── EXCERPTED DATA ──

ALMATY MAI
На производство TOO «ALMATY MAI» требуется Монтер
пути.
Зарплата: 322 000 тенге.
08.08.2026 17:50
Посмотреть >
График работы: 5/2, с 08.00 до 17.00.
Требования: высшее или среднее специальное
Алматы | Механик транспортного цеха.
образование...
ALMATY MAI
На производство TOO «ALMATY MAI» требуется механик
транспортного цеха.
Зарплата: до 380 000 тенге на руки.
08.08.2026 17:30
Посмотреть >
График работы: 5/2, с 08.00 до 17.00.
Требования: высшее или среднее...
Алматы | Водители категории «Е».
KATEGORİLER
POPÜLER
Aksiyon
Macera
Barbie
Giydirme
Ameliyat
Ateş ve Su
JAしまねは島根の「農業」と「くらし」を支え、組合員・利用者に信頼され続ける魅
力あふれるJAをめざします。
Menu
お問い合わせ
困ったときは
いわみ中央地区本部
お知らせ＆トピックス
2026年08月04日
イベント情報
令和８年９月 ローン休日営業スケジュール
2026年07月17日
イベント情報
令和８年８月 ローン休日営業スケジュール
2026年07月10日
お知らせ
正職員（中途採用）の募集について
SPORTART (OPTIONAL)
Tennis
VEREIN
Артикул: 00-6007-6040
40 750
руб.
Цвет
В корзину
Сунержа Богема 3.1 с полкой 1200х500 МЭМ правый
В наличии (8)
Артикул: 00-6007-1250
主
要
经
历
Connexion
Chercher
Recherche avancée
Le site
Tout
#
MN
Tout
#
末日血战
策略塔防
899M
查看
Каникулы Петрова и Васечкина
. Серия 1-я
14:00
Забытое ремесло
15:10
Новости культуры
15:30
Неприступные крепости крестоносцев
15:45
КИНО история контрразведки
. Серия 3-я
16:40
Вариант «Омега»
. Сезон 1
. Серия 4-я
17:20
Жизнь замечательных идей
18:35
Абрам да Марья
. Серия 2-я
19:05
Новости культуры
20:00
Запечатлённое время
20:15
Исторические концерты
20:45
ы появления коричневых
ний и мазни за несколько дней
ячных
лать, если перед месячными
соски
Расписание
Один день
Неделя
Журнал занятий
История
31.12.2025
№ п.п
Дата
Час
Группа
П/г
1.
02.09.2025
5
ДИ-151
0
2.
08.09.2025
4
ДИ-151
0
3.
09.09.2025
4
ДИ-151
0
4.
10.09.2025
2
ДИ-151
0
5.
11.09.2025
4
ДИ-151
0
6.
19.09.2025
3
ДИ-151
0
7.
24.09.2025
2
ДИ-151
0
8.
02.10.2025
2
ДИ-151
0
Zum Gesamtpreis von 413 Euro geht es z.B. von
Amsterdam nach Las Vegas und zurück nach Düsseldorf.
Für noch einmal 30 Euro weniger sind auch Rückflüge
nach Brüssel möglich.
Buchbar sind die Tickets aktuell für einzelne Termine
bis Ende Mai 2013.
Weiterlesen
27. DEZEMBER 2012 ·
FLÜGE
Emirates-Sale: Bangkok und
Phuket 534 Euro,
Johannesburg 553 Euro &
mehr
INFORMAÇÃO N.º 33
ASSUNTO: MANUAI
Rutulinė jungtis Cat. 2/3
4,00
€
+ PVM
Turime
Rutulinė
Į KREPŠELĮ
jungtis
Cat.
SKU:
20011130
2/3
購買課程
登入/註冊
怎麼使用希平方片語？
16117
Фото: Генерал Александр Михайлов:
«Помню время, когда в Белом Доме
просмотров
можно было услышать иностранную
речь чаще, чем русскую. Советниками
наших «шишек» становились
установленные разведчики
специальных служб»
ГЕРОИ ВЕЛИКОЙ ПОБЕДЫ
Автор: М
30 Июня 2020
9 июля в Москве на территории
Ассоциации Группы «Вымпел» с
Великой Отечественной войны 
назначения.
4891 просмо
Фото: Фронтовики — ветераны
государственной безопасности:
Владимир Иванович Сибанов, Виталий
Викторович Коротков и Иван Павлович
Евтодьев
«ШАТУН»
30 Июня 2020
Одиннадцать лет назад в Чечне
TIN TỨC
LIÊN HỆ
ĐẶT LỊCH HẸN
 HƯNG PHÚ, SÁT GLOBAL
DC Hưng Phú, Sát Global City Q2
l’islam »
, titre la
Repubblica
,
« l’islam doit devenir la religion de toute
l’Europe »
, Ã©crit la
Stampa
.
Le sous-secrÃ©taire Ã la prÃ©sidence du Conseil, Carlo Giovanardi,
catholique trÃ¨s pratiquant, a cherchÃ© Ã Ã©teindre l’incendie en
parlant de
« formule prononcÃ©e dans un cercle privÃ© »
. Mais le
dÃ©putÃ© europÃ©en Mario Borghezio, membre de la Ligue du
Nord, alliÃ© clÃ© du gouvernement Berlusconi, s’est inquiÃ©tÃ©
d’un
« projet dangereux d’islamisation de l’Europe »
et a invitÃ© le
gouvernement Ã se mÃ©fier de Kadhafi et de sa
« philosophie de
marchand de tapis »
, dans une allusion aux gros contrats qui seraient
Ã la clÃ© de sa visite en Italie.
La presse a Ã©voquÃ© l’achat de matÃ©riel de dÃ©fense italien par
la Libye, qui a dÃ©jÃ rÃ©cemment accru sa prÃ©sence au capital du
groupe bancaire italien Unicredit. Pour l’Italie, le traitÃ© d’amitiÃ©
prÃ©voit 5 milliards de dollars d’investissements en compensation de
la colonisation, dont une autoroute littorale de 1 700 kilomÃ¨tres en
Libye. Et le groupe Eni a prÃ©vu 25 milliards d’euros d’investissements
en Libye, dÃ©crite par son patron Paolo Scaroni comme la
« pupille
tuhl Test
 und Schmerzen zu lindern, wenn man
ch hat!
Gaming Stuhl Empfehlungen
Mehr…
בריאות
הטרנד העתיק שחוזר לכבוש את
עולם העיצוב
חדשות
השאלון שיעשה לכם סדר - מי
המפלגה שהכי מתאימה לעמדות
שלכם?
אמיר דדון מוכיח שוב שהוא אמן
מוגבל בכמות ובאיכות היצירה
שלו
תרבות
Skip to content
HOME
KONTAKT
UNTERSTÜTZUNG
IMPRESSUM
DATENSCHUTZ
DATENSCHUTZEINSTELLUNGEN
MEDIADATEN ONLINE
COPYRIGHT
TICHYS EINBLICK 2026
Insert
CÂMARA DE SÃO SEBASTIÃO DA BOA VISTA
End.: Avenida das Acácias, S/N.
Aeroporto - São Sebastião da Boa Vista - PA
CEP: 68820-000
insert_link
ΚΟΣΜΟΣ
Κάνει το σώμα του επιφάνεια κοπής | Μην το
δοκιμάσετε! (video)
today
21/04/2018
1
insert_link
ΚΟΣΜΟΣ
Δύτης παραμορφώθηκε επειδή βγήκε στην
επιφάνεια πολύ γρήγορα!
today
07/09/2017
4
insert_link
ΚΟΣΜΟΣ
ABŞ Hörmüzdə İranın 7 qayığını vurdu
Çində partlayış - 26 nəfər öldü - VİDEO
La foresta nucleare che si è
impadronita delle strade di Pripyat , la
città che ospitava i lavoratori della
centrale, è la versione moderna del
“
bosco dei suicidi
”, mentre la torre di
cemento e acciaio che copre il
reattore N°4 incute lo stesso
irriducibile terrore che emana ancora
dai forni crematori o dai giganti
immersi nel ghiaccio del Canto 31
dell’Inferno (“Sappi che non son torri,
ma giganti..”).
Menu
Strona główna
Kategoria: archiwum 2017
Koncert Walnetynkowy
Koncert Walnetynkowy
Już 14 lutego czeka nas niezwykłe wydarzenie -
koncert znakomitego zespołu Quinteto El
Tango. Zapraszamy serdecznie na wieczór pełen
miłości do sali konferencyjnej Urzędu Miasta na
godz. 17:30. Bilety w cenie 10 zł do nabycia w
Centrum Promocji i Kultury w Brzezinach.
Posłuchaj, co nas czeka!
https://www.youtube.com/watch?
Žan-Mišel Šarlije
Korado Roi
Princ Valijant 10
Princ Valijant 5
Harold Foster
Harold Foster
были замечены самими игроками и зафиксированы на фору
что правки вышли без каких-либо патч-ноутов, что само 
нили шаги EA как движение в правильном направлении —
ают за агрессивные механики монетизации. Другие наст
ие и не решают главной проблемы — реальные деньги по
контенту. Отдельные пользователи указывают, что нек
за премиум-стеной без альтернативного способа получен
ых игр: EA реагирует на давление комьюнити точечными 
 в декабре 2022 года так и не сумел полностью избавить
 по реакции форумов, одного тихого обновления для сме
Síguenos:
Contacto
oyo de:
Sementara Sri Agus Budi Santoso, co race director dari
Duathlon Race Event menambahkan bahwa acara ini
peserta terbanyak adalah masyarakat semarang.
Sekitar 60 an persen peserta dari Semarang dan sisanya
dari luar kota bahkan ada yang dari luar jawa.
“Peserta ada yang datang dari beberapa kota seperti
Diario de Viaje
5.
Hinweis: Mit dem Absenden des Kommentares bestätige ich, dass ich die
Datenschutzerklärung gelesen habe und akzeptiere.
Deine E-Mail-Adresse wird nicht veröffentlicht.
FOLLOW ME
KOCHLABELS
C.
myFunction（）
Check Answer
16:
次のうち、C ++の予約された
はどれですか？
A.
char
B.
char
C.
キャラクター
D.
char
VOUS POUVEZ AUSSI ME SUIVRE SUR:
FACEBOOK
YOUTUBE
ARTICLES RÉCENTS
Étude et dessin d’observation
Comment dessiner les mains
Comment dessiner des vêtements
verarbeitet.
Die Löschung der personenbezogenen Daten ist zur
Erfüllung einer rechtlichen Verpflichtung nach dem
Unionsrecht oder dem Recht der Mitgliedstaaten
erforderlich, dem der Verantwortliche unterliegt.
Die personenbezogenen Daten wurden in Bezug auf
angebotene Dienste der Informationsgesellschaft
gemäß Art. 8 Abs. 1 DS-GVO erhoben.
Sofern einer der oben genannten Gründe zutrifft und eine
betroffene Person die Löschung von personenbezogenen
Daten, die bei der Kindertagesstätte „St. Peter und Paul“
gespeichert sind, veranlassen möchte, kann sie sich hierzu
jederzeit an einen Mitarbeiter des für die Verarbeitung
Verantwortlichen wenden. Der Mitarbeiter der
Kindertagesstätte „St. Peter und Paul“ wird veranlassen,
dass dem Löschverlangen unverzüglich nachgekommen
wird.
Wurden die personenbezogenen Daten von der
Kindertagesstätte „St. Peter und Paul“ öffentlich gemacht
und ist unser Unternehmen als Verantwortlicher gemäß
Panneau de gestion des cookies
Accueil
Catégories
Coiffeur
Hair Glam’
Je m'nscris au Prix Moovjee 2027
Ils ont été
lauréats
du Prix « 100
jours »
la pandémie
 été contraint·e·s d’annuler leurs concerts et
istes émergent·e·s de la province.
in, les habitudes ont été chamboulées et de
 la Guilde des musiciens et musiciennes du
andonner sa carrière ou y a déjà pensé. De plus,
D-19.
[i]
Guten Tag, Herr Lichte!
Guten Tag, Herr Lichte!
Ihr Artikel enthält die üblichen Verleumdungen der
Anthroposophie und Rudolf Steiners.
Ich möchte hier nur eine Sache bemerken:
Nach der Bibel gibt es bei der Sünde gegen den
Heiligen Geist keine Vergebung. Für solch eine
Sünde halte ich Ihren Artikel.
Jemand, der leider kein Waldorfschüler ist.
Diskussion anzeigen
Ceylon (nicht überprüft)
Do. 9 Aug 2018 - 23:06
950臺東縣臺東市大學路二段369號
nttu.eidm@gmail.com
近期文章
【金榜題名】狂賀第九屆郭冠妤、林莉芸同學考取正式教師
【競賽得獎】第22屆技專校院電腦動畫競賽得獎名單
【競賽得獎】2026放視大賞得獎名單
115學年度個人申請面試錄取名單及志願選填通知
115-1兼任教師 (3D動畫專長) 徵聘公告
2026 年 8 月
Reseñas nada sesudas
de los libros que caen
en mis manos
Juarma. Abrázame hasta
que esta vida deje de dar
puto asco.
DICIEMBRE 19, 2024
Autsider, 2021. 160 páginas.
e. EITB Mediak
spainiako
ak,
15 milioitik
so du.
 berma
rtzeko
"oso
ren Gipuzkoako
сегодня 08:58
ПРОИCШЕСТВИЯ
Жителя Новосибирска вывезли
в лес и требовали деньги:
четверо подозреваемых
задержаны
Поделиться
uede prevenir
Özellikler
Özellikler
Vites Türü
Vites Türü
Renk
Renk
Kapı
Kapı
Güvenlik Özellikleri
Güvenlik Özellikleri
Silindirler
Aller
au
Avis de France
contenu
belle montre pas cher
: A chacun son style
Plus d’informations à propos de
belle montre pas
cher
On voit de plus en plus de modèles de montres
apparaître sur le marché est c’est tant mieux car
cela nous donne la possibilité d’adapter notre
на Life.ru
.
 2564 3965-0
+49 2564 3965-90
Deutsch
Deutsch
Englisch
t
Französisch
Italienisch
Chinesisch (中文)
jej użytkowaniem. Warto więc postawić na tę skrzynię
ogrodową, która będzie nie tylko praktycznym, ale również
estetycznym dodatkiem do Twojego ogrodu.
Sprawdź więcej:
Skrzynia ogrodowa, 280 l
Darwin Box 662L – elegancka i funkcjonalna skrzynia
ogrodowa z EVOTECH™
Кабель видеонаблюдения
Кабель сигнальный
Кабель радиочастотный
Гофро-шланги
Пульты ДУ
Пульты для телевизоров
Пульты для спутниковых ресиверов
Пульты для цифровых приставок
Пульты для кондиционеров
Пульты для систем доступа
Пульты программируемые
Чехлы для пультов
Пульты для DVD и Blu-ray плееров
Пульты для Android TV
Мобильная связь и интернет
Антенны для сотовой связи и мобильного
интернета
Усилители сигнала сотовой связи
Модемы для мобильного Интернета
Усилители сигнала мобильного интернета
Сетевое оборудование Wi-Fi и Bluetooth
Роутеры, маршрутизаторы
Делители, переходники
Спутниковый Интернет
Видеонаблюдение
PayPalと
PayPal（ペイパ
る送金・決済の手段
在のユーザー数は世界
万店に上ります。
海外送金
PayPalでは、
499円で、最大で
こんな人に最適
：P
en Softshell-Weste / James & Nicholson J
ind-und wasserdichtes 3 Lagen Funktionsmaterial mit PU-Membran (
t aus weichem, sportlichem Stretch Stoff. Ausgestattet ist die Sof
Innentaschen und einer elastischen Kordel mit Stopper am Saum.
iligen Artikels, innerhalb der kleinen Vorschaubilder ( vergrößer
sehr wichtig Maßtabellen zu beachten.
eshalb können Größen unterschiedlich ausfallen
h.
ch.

───

▶ **WORK TO COMPLETE**
In the records above, count the lines holding the word "giganti"; give only that number.

▶ **SOLVED EXERCISE**
2